Investors submitted orders to buy 2.46 times the amount of debt offered at the Feb. 16 sale of 30-year Treasury Inflation Protected Securities, compared with a record 3.06 times at the previous sale. The TIPS were sold at a record-low yield of 0.77 percent, the least since the government began issuing the securities in 1998.
“It’s hard to see inflation of any significant magnitude coming in the U.S. for a while,” Rick Rieder, chief investment officer for fundamental fixed-income portfolios at BlackRock Inc., said in an interview yesterday on Bloomberg Television’s “In the Loop” with Betty Liu. “The Fed is going to keep moving and keep being accommodative. I think they’re ultimately going to go down the road of QE3. If inflation continues to be tame, then I think they can go down the road and focus on their statutory obligations to keep moving and get to full employment.”
The consumer-price index increased 0.2 percent after no change the prior month, the Labor Department reported yesterday in Washington. Economists surveyed by Bloomberg had forecast a 0.3 percent gain. Over the past 12 months, prices climbed 2.9 percent, the smallest year-to-year advance since March 2011.
A measure of traders’ expectations for inflation that is tracked by the Fed has risen this year to 2.55 percent from a low of 2.42 percent in January. The five-year, five-year forward break-even rate, which projects annualized price increases over a five-year period starting in 2017, is below its 2.76 percent average over the past decade.
Applications for unemployment insurance payments decreased 13,000 in the week ended Feb. 11 to 348,000, less than the lowest forecast of economists surveyed by Bloomberg News and the fewest since March 2008, Labor Department figures showed Feb. 16. The median survey estimate projected an increase to 365,000.
The 0.4 percent increase in the Conference Board’s gauge of the outlook for the next three to six months followed a 0.5 percent rise in December, the strongest back-to-back gains in almost a year. An improvement in the labor market may help deliver the income gains needed to encourage Americans to boost spending.
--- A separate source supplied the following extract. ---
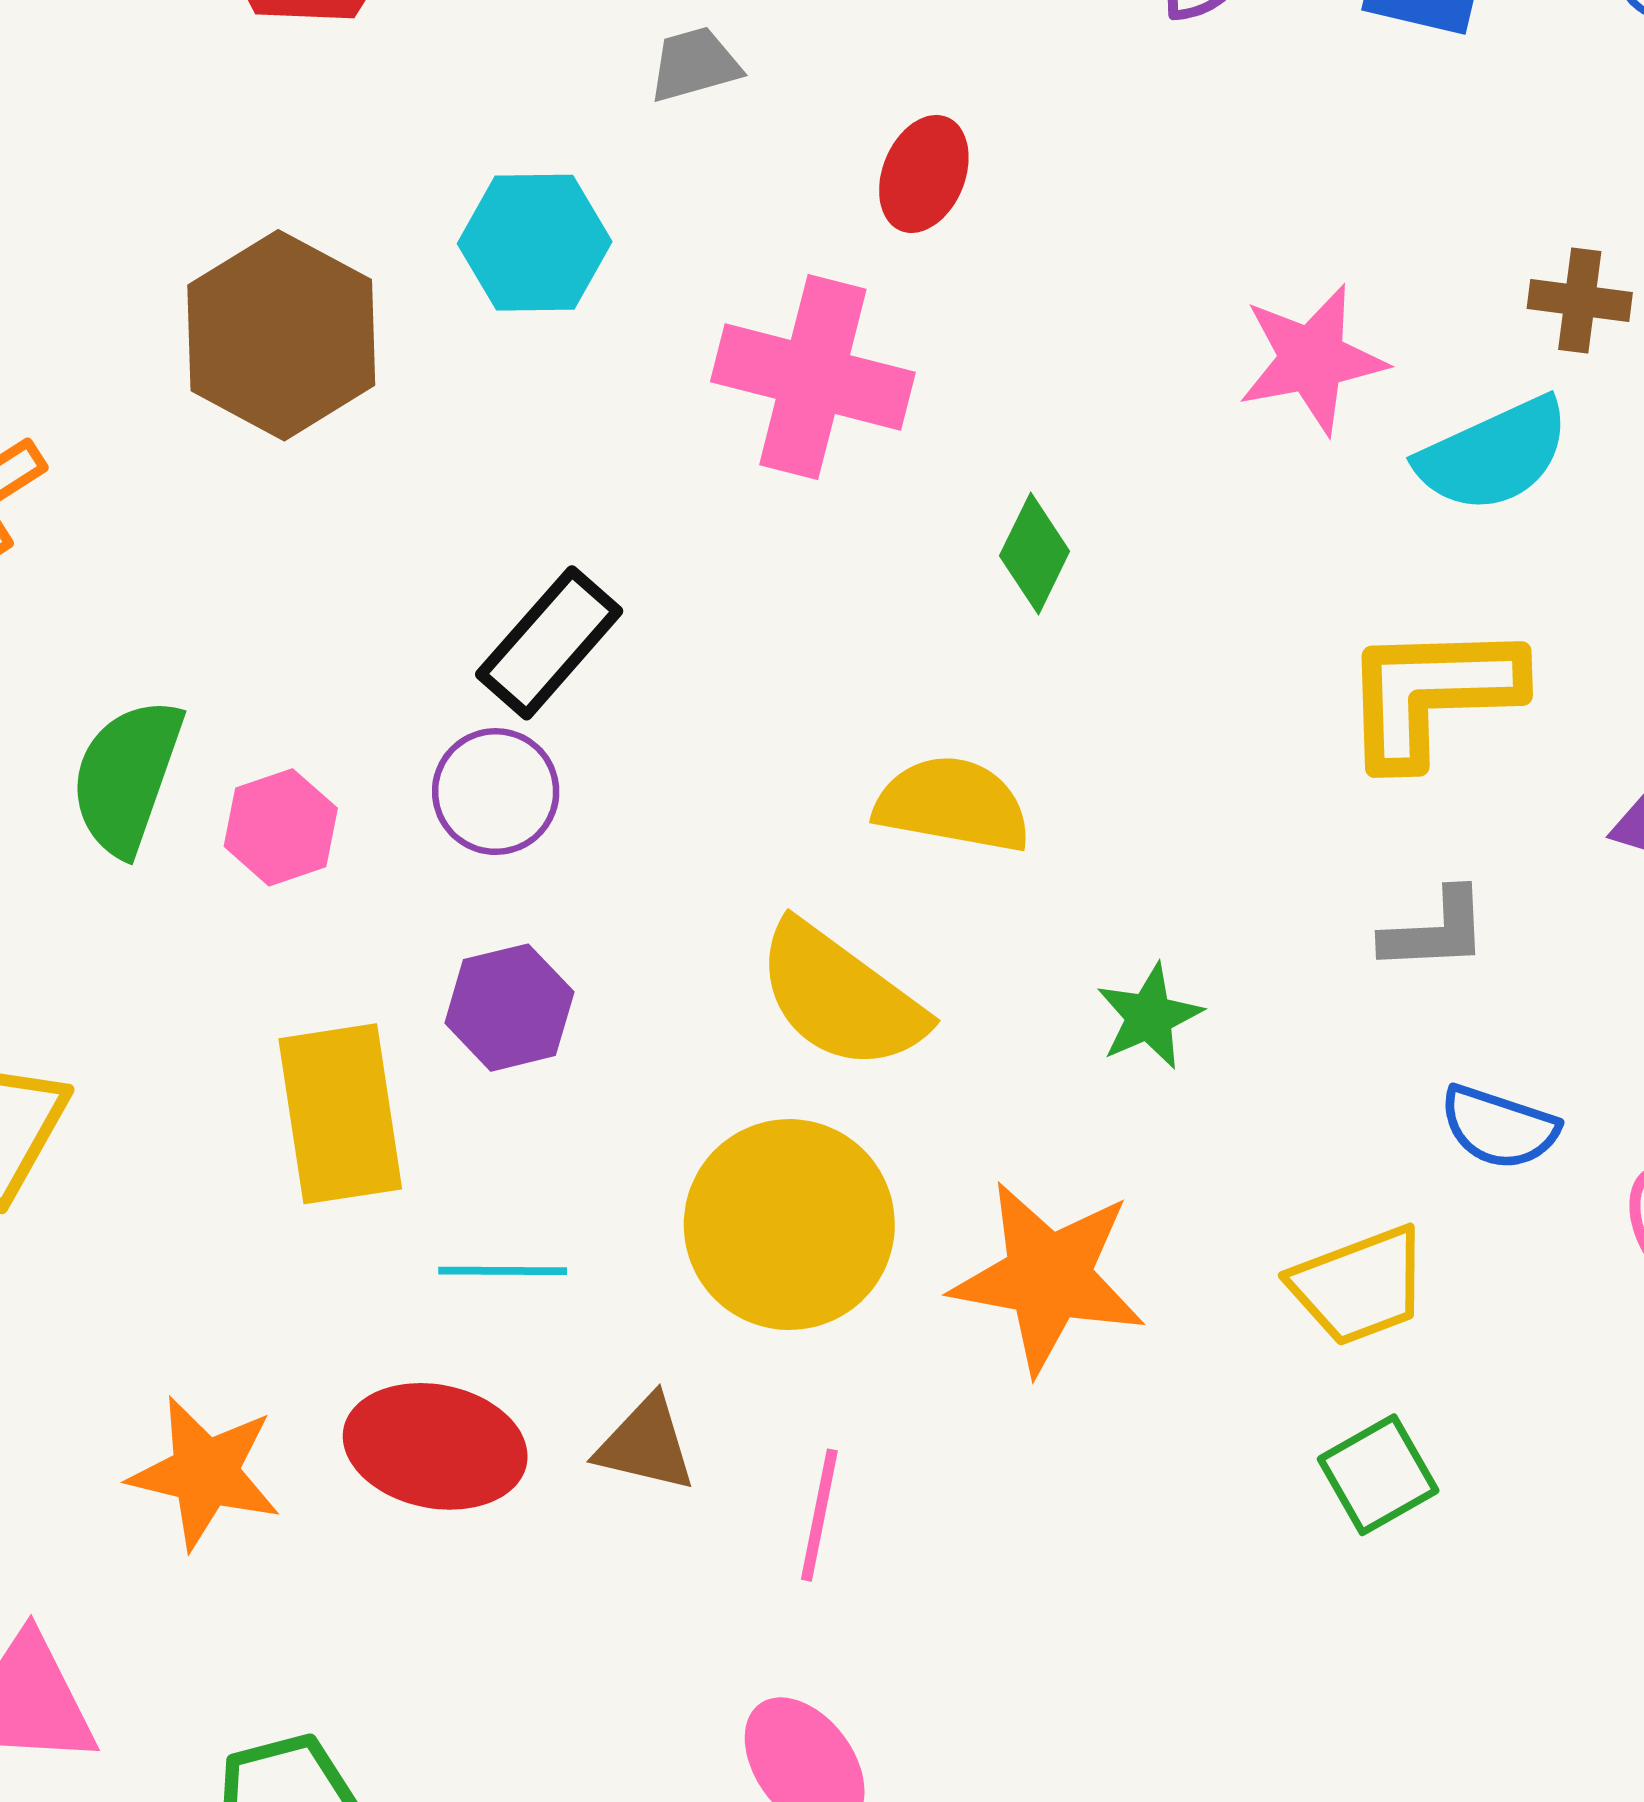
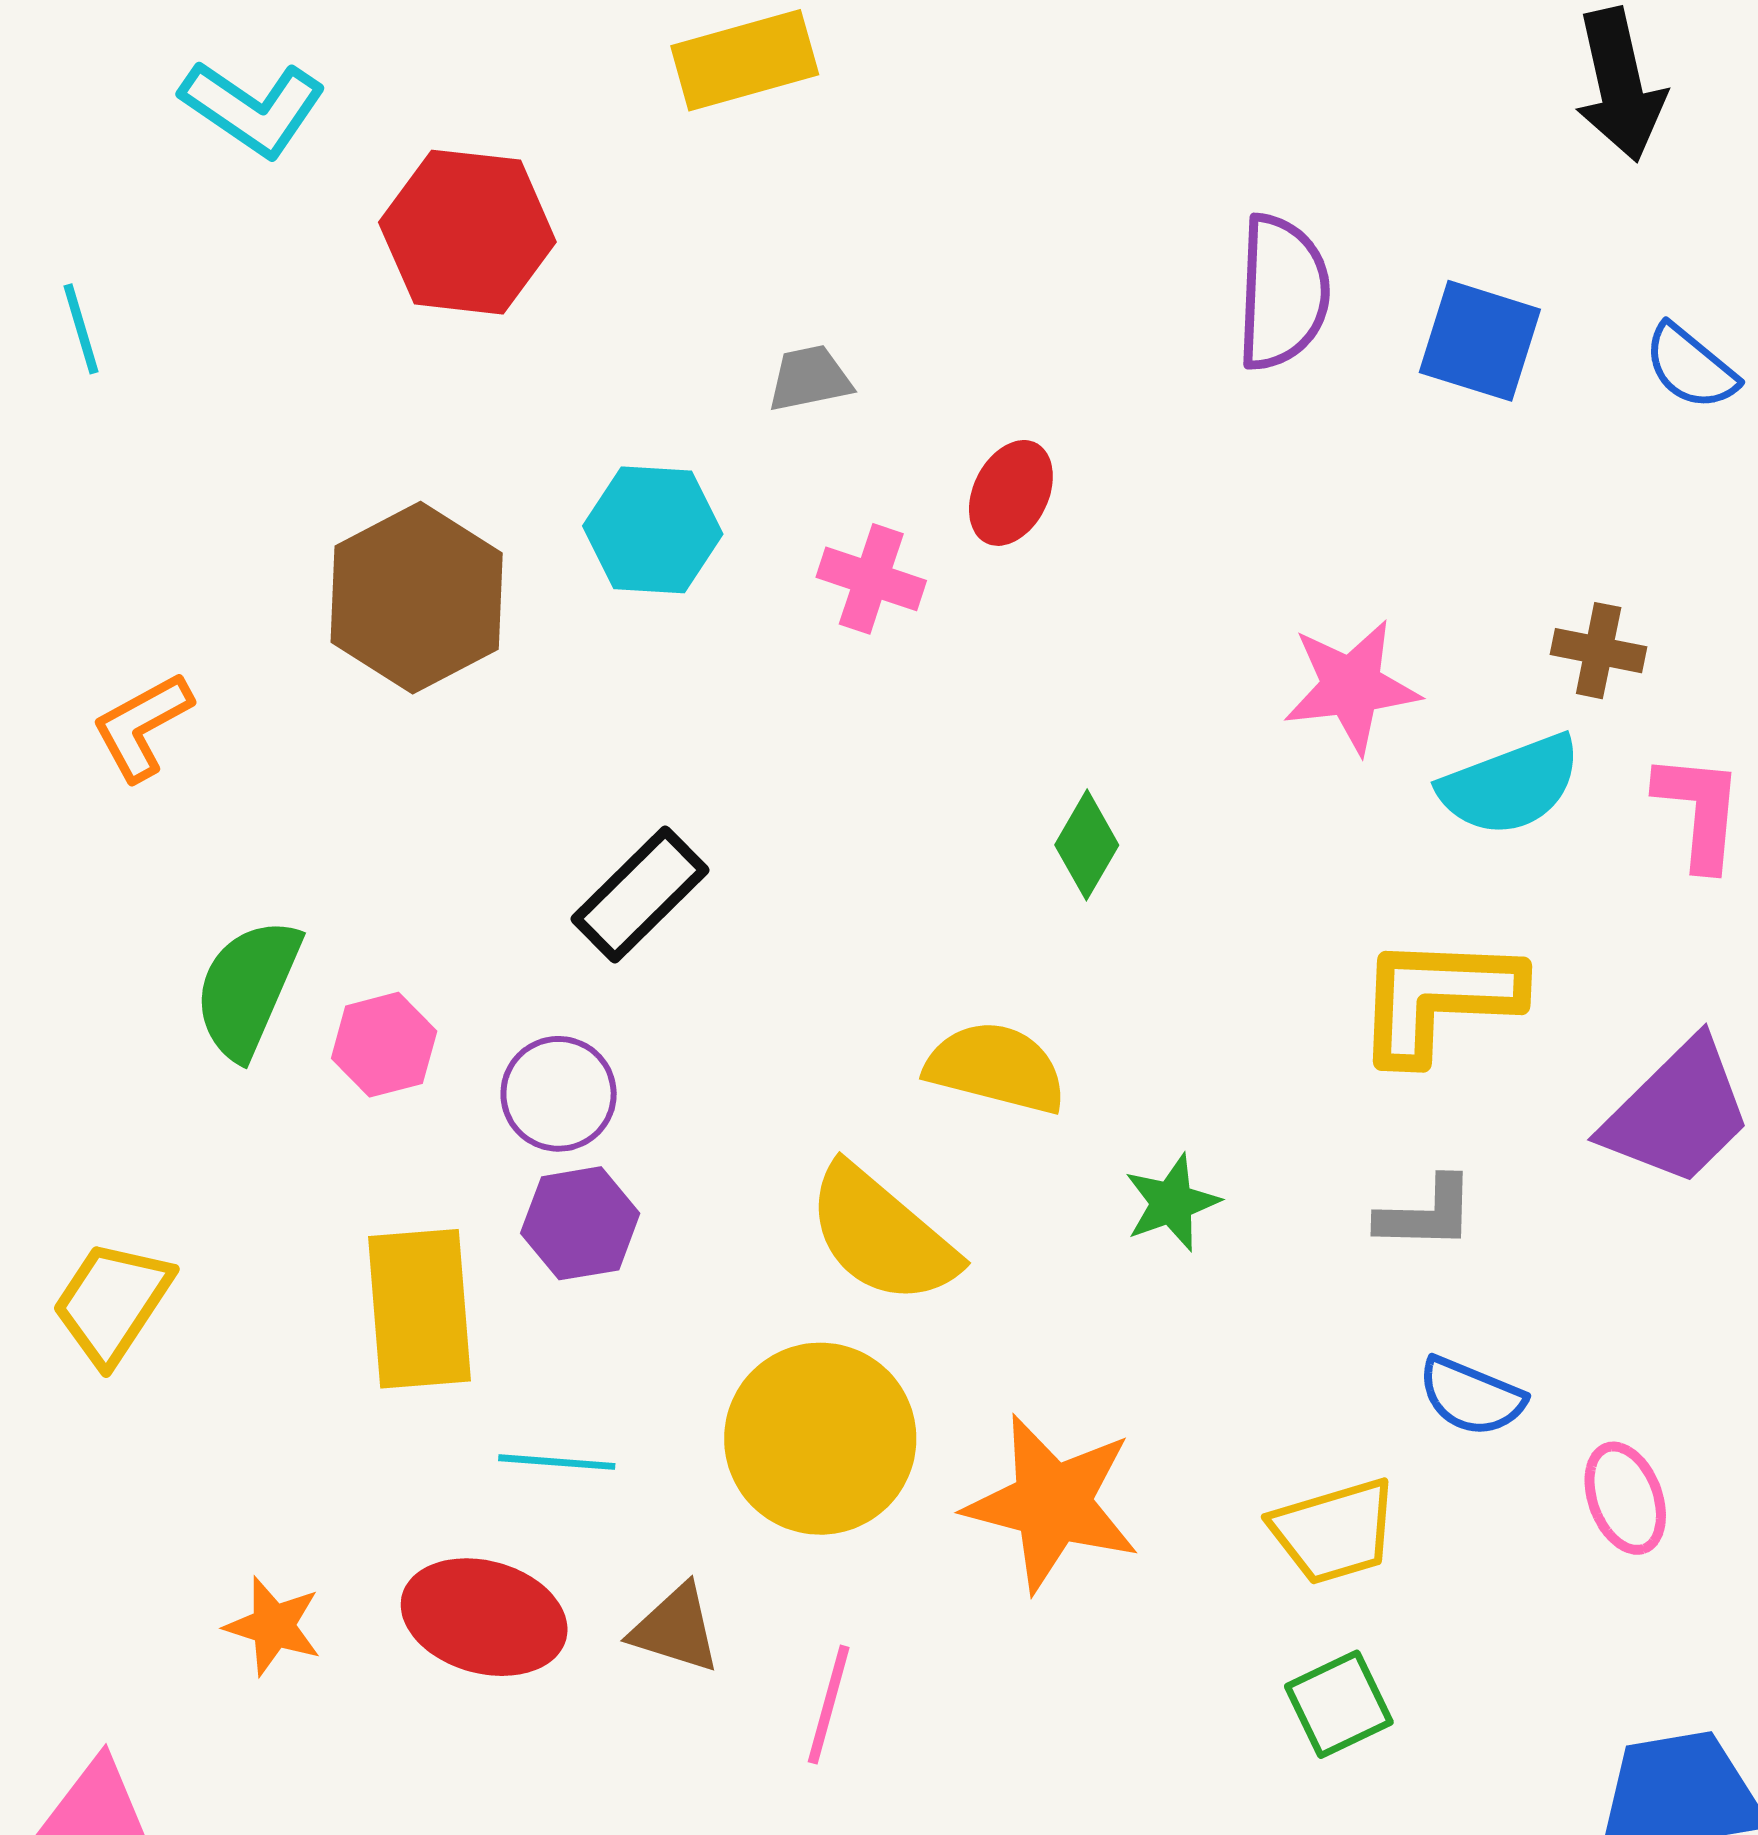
pink cross: (813, 377) -> (871, 579), moved, size x0.6
purple circle: (496, 792) -> (559, 1094), moved
green star: (1149, 1017) -> (1172, 1203), moved
orange star: (205, 1473) -> (273, 1626), size x0.7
Assuming nonfinancial corporations are at least as healthy as they have been on average over the last 20 years, spreads should narrow by at least 50 basis points for investment-grade bonds and possibly by 100 basis points for high-yield debt, Rieder wrote in a report on the New York-based company’s website. BlackRock manages $3.51 trillion.
The Bank of America index of U.S. corporate and below- investment-grade bonds yields 2.96 percentage points more than Treasuries. The spread narrowed to 2.95 percentage points on Feb. 14, the least since August.
Measures of Stress
Even so, some measures of stress in global credit markets have stopped easing as the rescue plan for Greece still threatens to unravel. The U.S. two-year interest-rate swap spread touched 32 basis points yesterday, the most since the beginning of the month. The measure rises when investors seek the perceived safety of government securities and falls when they favor assets such as corporate bonds.
Investors demanded 2.85 percentage points of extra yield to buy 30-year bonds, which are among the securities that are the most sensitive to inflation, instead of two-year notes. The spread has averaged 2.67 points during the past five years.